## Assigned task
Collect each line of the entries that holds the string "企业邮箱".
[[ Input records open ]]
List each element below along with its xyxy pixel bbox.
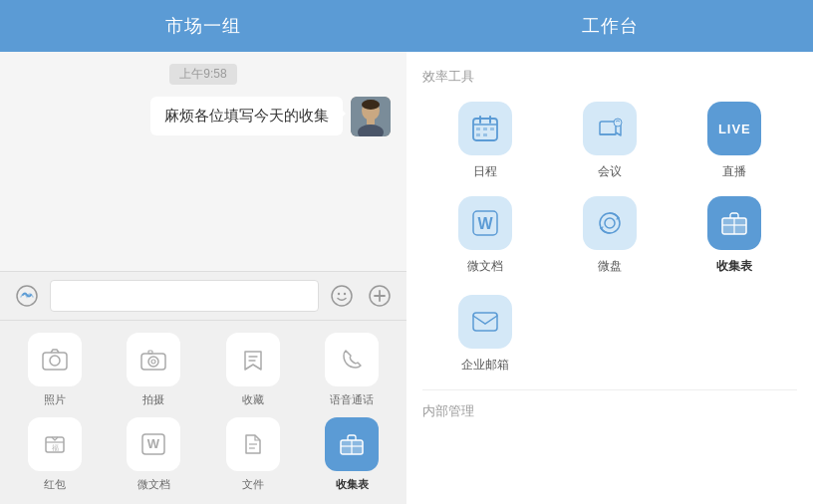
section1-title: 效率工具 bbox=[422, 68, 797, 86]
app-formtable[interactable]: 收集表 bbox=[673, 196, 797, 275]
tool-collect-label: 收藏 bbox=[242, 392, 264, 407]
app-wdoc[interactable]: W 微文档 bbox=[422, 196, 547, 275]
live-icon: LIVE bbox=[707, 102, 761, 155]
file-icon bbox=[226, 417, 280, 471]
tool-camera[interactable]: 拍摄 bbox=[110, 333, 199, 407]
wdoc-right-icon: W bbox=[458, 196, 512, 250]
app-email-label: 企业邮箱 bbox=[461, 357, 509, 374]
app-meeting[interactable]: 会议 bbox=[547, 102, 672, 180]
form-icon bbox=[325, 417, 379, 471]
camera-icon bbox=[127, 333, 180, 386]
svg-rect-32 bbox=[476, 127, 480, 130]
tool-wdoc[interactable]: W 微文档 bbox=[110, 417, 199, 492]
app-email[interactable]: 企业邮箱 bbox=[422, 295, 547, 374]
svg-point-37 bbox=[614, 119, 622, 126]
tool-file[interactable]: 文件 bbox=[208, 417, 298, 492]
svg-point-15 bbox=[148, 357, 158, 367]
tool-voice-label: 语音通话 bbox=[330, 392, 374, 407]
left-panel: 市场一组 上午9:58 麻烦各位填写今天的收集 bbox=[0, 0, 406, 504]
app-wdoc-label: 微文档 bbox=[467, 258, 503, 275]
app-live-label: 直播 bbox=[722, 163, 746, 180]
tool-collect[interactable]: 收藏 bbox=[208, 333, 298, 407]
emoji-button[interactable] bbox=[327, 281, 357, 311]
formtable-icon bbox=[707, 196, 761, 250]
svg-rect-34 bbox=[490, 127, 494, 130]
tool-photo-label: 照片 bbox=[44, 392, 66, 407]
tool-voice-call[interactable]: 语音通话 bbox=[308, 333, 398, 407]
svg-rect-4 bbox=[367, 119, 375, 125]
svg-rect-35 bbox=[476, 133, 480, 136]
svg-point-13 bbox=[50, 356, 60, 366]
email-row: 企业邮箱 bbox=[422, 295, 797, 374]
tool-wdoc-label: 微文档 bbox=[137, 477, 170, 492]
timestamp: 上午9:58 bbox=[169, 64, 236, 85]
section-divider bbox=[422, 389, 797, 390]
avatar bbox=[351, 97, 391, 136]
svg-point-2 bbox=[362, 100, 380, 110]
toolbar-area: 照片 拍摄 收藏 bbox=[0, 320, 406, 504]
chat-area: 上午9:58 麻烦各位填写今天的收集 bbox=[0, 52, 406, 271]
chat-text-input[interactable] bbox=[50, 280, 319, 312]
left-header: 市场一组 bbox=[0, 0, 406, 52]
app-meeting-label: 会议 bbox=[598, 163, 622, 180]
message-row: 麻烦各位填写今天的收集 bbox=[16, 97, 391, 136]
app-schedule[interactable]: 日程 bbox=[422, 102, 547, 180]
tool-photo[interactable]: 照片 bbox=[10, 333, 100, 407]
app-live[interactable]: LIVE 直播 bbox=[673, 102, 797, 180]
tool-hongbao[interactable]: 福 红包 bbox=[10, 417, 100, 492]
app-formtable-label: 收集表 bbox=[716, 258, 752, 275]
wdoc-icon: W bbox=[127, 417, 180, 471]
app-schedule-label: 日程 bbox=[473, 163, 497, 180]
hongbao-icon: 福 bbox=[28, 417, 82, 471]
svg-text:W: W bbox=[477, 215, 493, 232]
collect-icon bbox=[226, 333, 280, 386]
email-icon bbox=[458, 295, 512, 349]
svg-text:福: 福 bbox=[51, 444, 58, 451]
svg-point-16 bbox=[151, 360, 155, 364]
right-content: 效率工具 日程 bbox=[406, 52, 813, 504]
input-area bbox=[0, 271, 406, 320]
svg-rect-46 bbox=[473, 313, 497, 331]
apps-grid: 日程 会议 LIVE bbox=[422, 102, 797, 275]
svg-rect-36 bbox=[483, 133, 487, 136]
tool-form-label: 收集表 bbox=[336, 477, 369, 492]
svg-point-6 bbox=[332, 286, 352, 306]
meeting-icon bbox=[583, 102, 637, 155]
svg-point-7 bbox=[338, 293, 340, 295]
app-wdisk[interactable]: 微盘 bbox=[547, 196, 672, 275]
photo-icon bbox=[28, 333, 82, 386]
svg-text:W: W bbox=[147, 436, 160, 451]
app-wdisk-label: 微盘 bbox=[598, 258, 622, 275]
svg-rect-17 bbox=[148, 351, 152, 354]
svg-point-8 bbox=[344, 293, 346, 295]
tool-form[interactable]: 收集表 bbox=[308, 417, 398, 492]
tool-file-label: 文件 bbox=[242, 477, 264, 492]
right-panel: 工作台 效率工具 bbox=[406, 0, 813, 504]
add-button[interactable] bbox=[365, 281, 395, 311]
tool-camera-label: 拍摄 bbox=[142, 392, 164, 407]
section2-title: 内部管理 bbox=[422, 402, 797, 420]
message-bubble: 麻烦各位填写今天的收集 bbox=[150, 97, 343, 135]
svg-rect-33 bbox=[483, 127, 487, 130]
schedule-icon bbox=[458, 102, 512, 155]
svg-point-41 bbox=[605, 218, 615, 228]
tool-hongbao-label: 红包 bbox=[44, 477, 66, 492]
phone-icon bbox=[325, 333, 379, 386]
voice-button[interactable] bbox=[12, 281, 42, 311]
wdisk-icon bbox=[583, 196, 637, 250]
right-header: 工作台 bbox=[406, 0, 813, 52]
[[ Input records closed ]]
## Exercise output
app-email-label: 企业邮箱 bbox=[461, 357, 509, 374]
app-email[interactable]: 企业邮箱 bbox=[422, 295, 547, 374]
email-row: 企业邮箱 bbox=[422, 295, 797, 374]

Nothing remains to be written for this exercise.